Le principe de proportionnalité est donc un instrument au service du pouvoir juridictionnel. Le modèle même de l'Etat de droit constitue le seul système légitime qui implique, dans la pratique, que l'ensemble des actes qui émanent des pouvoirs publics puissent être confrontés aux normes supérieurs mais aussi à la protection dont doivent bénéficier les droits et les libertés de ce type de modèle. Il y a donc la combinaison, en pareil cas, d'un principe de légitimité et un principe de constitutionnalité et de la hiérarchie des normes. Cela conduit, finalement, à redéfinir la fonction juridictionnelle, et donc, l'office du juge en tant que garant de l'Etat de droit. Même si l'article 66 de la Constitution érige le juge judiciaire en tant que gardien des libertés individuelles, le juge administratif et le juge constitutionnel dispose de missions toute aussi importante dans la mesure où chacune des juridictions dans l'ordre interne français dispose d'un monopole du contrôle juridictionnel dans son domaine concernant les actes des pouvoirs publics.

De même, le juge ordinaire, qu'il soit judiciaire ou administratif, constitue le juge de la conventionnalité de la loi ; dans cette fonction, le juge ordinaire peut faire prévaloir la garantie des droits et des libertés fondamentaux face à une loi, norme interne, qui y porterait en effet atteinte.
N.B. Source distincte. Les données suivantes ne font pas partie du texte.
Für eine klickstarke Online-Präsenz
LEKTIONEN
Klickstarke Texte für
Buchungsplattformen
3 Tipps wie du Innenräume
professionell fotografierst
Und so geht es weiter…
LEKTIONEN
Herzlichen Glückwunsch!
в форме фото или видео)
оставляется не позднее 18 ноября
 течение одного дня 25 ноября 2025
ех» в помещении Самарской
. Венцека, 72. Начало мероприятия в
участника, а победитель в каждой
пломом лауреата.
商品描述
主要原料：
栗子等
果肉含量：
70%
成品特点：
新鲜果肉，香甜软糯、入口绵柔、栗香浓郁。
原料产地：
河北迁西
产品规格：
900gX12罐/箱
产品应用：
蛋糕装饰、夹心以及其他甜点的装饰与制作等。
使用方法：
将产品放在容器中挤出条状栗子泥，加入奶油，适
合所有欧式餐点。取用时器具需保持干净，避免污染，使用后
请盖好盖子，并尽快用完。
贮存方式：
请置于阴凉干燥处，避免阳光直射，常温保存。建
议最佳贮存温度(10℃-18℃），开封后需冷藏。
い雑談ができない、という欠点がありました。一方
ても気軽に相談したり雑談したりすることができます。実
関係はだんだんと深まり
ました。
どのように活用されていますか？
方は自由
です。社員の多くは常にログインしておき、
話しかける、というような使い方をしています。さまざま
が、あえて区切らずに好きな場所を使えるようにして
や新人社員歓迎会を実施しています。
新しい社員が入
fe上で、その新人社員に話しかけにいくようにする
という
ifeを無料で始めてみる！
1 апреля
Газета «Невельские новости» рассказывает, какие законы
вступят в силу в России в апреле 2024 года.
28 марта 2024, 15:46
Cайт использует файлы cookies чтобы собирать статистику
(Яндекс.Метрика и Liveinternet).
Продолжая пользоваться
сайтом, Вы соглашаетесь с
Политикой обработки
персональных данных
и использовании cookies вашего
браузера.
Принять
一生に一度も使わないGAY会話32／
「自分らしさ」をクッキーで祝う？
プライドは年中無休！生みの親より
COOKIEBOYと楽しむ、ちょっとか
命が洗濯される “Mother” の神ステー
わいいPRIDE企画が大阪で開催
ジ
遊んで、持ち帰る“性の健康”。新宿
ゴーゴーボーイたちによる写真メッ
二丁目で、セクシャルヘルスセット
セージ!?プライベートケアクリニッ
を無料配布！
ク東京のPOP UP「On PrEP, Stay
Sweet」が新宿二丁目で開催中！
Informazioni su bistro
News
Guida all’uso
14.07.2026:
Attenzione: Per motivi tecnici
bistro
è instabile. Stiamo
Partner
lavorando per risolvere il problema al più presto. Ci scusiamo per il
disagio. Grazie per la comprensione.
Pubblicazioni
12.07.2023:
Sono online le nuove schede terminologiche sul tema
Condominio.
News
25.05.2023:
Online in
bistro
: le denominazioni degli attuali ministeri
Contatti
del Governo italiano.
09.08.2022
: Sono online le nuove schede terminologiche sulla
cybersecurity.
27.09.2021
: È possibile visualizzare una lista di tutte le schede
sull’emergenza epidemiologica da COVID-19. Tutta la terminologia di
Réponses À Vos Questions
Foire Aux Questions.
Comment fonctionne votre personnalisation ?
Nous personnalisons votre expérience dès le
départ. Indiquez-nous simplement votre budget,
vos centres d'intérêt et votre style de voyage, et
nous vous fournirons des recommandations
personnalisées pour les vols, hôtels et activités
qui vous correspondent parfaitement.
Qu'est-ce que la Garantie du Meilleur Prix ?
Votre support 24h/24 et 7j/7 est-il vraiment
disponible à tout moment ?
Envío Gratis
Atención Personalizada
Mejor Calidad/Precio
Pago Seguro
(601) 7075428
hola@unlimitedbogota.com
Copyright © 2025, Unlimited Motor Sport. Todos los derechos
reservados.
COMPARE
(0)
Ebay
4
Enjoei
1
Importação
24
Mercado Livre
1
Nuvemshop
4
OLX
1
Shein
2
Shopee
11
Ainsi, on comprend que le concept de proportionnalité est en réalité rattaché à une technique juridictionnelle, et donc, à un raisonnement consistant à analyser le contenu même de la norme et à identifier dans son contenu un objectif visé par l'auteur de la norme (le législateur) et des moyens qui sont mis en oeuvre de manière à atteindre ledit objectif. Il faut ensuite confronter les deux éléments susmentionnés au degré même de la limitation apportée aux droits et aux libertés concernés.


Un instrument de concrétisation du principe de constitutionnalité

De ce terme "concrétisation", il faut en réalité entendre l'examen des éléments concrets de la décision de l'autorité fait par le juge, que cette autorité soit législative ou administrative. Il ne s'agit donc plus d'une conformité "simple" à une vision purement abstraite des principes de légalité et des principes de constitutionnalité. C'est en ce sens que Xavier Philip considère cette concrétisation comme étant nécessaire à l'office du juge administratif suprême (le Conseil d'Etat) et du Conseil constitutionnel en tant que garants des droits et des libertés.

Il faut, en outre, noter que l'idée de la proportionnalité se retrouve au sein du bloc de constitutionnalité. Il en est par exemple question dans le cadre du principe de légalité des délits et des peines, en matière pénale.

C'est à l'occasion de la décision du Conseil constitutionnel du 21 février 2008 sur la rétention de sureté que le Conseil va aboutir à un certain perfectionnement de la technique du contrôle en visant les trois composantes du test de proportionnalité dans le cadre de l'examen du contenu des lois auquel il se livre dans sa pratique. C'est en ce sens que dans la décision susvisée, aux considérants 14 à 23, celui-ci fait référence tout d'abord à l'adaptation, à la nécessité et enfin à la proportionnalité.

Dans le cadre de la proportionnalité au sens strict du terme, le Conseil constitutionnel français effectue un bilan coûts/avantages lui permettant alors de s'assurer que la disposition en cause comporte un certain nombre de garantie pour que celle-ci soit considérée comme proportionnée. Il se livre alors à un contrôle relatif aux autorités qui interviennent lors de la mise en oeuvre de la procédure, et à l'intervention du juge dans le dispositif. Il se penche alors sur l'ensemble des garanties présentes et celles qui devraient l'être. Le juge peut alors aller très loin dans le contrôle du contenu de la loi, surtout en matière de QPC puisque la loi est appliquée et qu'elle a pu, concrètement, violer des droits et des libertés fondamentaux.

Ce test de la proportionnalité et l'utilisation qui en est faite par le juge constitutionnel sont, en réalité, placés au coeur même de la garantie des droits et des libertés.